WHAT THE TASK ASKS >> Report every line of the records that includes the word "平均盈利".

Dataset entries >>
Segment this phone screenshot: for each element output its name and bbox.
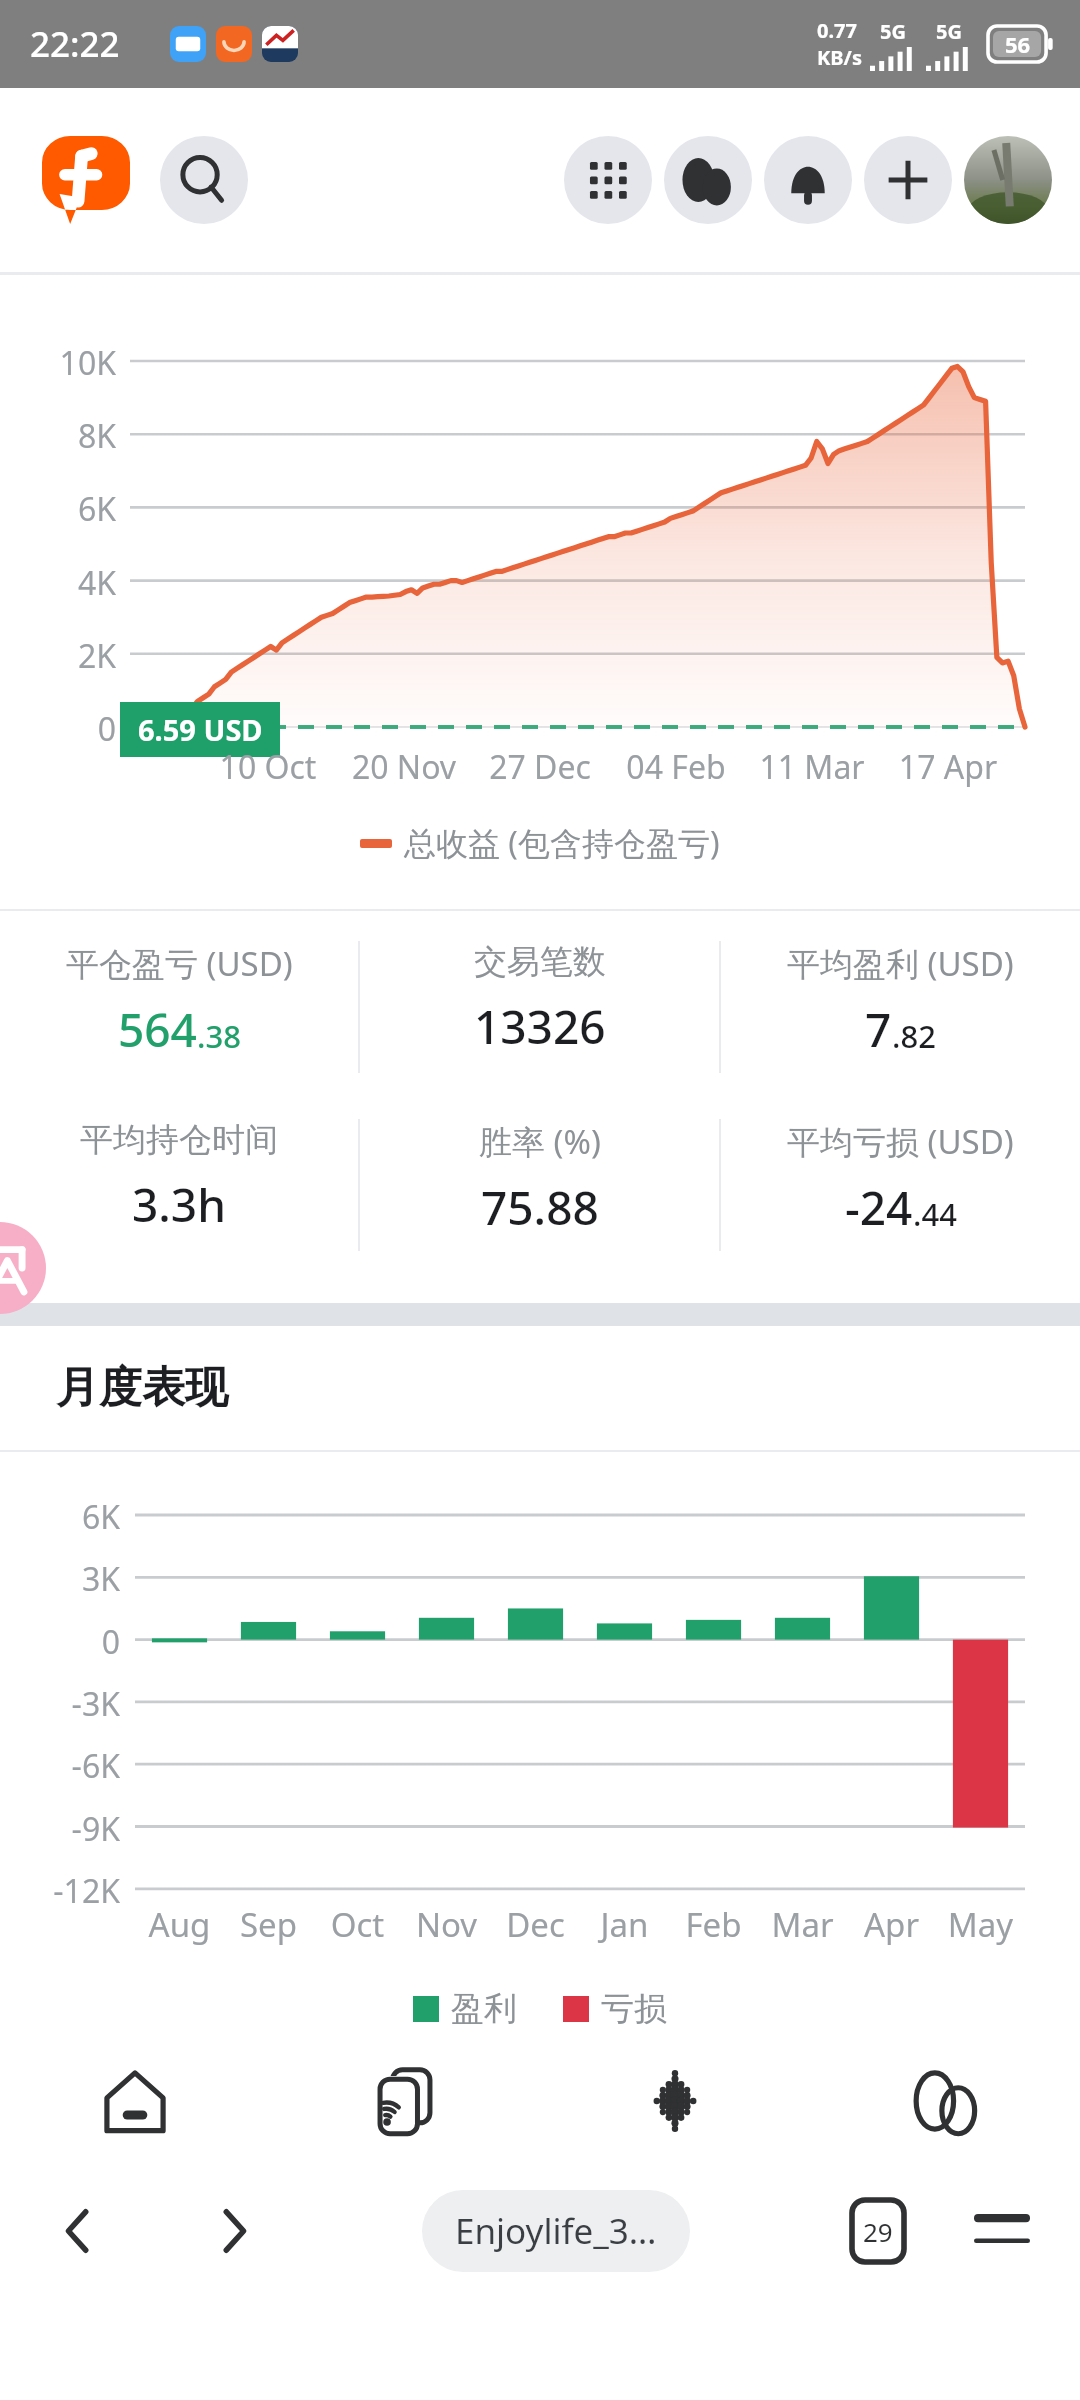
staticText: -24 bbox=[845, 1176, 913, 1239]
staticText: May bbox=[936, 1902, 1025, 1947]
button[interactable]: Reels bbox=[270, 2046, 540, 2156]
button[interactable]: Forward bbox=[184, 2181, 284, 2281]
staticText: 17 Apr bbox=[885, 745, 1011, 789]
button[interactable]: 平仓盈亏 (USD) bbox=[0, 941, 358, 1073]
button[interactable]: Translate bbox=[0, 1222, 46, 1314]
staticText: 7 bbox=[865, 998, 892, 1061]
staticText: 0 bbox=[0, 1620, 120, 1664]
button[interactable]: Home bbox=[0, 2046, 270, 2156]
staticText: 6K bbox=[0, 487, 116, 531]
staticText: 平均盈利 (USD) bbox=[787, 941, 1014, 986]
staticText: Oct bbox=[313, 1902, 402, 1947]
staticText: -12K bbox=[0, 1869, 120, 1913]
staticText: 交易笔数 bbox=[474, 941, 606, 983]
button[interactable]: 盈利 bbox=[413, 1988, 517, 2030]
staticText: 6K bbox=[0, 1495, 120, 1539]
button[interactable]: Menu bbox=[564, 136, 652, 224]
button[interactable]: Profile bbox=[964, 136, 1052, 224]
staticText: 总收益 (包含持仓盈亏) bbox=[404, 821, 720, 865]
staticText: 13326 bbox=[474, 995, 606, 1058]
staticText: 564 bbox=[118, 998, 197, 1061]
staticText: Feb bbox=[669, 1902, 758, 1947]
staticText: 29 bbox=[863, 2214, 893, 2249]
staticText: 月度表现 bbox=[56, 1361, 228, 1415]
staticText: 平均持仓时间 bbox=[80, 1119, 278, 1161]
staticText: 6.59 USD bbox=[138, 710, 263, 749]
button[interactable]: Marketplace bbox=[540, 2046, 810, 2156]
button[interactable]: Messages bbox=[810, 2046, 1080, 2156]
staticText: -6K bbox=[0, 1744, 120, 1788]
button[interactable]: Create bbox=[864, 136, 952, 224]
staticText: 胜率 (%) bbox=[479, 1119, 601, 1164]
staticText: 22:22 bbox=[30, 20, 120, 68]
staticText: 10K bbox=[0, 341, 116, 385]
staticText: 2K bbox=[0, 634, 116, 678]
staticText: Aug bbox=[135, 1902, 224, 1947]
staticText: 平仓盈亏 (USD) bbox=[66, 941, 293, 986]
staticText: Dec bbox=[491, 1902, 580, 1947]
button[interactable]: Enjoylife_3… bbox=[422, 2190, 690, 2272]
button[interactable]: 交易笔数 bbox=[360, 941, 719, 1073]
staticText: 10 Oct bbox=[205, 745, 331, 789]
staticText: 11 Mar bbox=[749, 745, 875, 789]
staticText: .82 bbox=[892, 1015, 936, 1057]
button[interactable]: Tabs bbox=[828, 2181, 928, 2281]
staticText: -9K bbox=[0, 1807, 120, 1851]
button[interactable]: Search bbox=[160, 136, 248, 224]
button[interactable]: Back bbox=[28, 2181, 128, 2281]
staticText: Mar bbox=[758, 1902, 847, 1947]
staticText: 4K bbox=[0, 561, 116, 605]
staticText: 3.3h bbox=[132, 1173, 226, 1236]
staticText: Sep bbox=[224, 1902, 313, 1947]
button[interactable]: Facebook bbox=[42, 136, 130, 224]
staticText: 5G bbox=[936, 18, 962, 45]
button[interactable]: 平均盈利 (USD) bbox=[721, 941, 1080, 1073]
staticText: 20 Nov bbox=[341, 745, 467, 789]
staticText: 75.88 bbox=[481, 1176, 599, 1239]
button[interactable]: 平均亏损 (USD) bbox=[721, 1119, 1080, 1251]
staticText: KB/s bbox=[817, 44, 862, 71]
staticText: 56 bbox=[1005, 29, 1031, 59]
staticText: 3K bbox=[0, 1557, 120, 1601]
staticText: 0.77 bbox=[817, 17, 857, 44]
button[interactable]: 平均持仓时间 bbox=[0, 1119, 358, 1251]
button[interactable]: Messenger bbox=[664, 136, 752, 224]
button[interactable]: Notifications bbox=[764, 136, 852, 224]
staticText: .44 bbox=[913, 1193, 957, 1235]
staticText: 0 bbox=[0, 707, 116, 751]
staticText: 平均亏损 (USD) bbox=[787, 1119, 1014, 1164]
staticText: 盈利 bbox=[451, 1988, 517, 2030]
button[interactable]: 胜率 (%) bbox=[360, 1119, 719, 1251]
staticText: 27 Dec bbox=[477, 745, 603, 789]
button[interactable]: 亏损 bbox=[563, 1988, 667, 2030]
staticText: Enjoylife_3… bbox=[455, 2207, 657, 2255]
staticText: 5G bbox=[880, 18, 906, 45]
staticText: Nov bbox=[402, 1902, 491, 1947]
staticText: 8K bbox=[0, 414, 116, 458]
staticText: 04 Feb bbox=[613, 745, 739, 789]
staticText: Apr bbox=[847, 1902, 936, 1947]
staticText: -3K bbox=[0, 1682, 120, 1726]
button[interactable]: Menu bbox=[952, 2181, 1052, 2281]
button[interactable]: 总收益 (包含持仓盈亏) bbox=[0, 821, 1080, 865]
staticText: .38 bbox=[197, 1015, 241, 1057]
staticText: Jan bbox=[580, 1902, 669, 1947]
staticText: 亏损 bbox=[601, 1988, 667, 2030]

TASK RESPONSE >>
staticText: 平均盈利 (USD) bbox=[787, 941, 1014, 986]
button[interactable]: 平均盈利 (USD) bbox=[721, 941, 1080, 1073]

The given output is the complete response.